* _Work instruction_
Transcribe the listing verbatim. Do not carry over any pictures.

* _Supplied records_
⟨

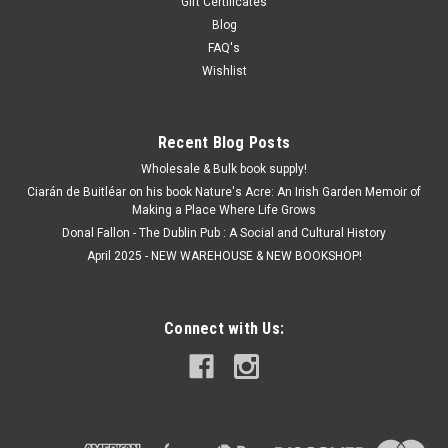
Gift Certificates
Blog
FAQ's
Wishlist
Recent Blog Posts
Wholesale & Bulk book supply!
Ciarán de Buitléar on his book Nature's Acre: An Irish Garden Memoir of
Making a Place Where Life Grows
Donal Fallon - The Dublin Pub : A Social and Cultural History
April 2025 - NEW WAREHOUSE & NEW BOOKSHOP!
Connect with Us:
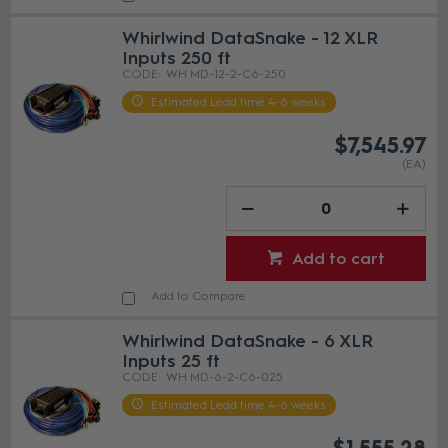
Whirlwind DataSnake - 12 XLR
Inputs 250 ft
WH MD-12-2-C6-250
Estimated Lead time 4-6 weeks
$7,545.97
(EA)
Add to cart
Add to Compare
Whirlwind DataSnake - 6 XLR
Inputs 25 ft
WH MD-6-2-C6-025
Estimated Lead time 4-6 weeks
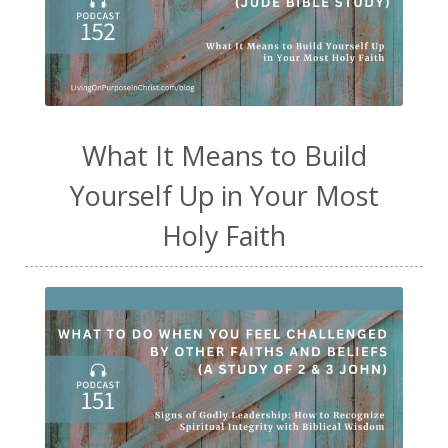
What It Means to Build
Yourself Up in Your Most
Holy Faith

⟩

* _Solution to the problem_
Gift Certificates
Blog
FAQ's
Wishlist
Recent Blog Posts
Wholesale & Bulk book supply!
Ciarán de Buitléar on his book Nature's Acre: An Irish Garden Memoir of
Making a Place Where Life Grows
Donal Fallon - The Dublin Pub : A Social and Cultural History
April 2025 - NEW WAREHOUSE & NEW BOOKSHOP!
Connect with Us:
Whirlwind DataSnake - 12 XLR
Inputs 250 ft
WH MD-12-2-C6-250
Estimated Lead time 4-6 weeks
$7,545.97
(EA)
Add to cart
Add to Compare
Whirlwind DataSnake - 6 XLR
Inputs 25 ft
WH MD-6-2-C6-025
Estimated Lead time 4-6 weeks
What It Means to Build
Yourself Up in Your Most
Holy Faith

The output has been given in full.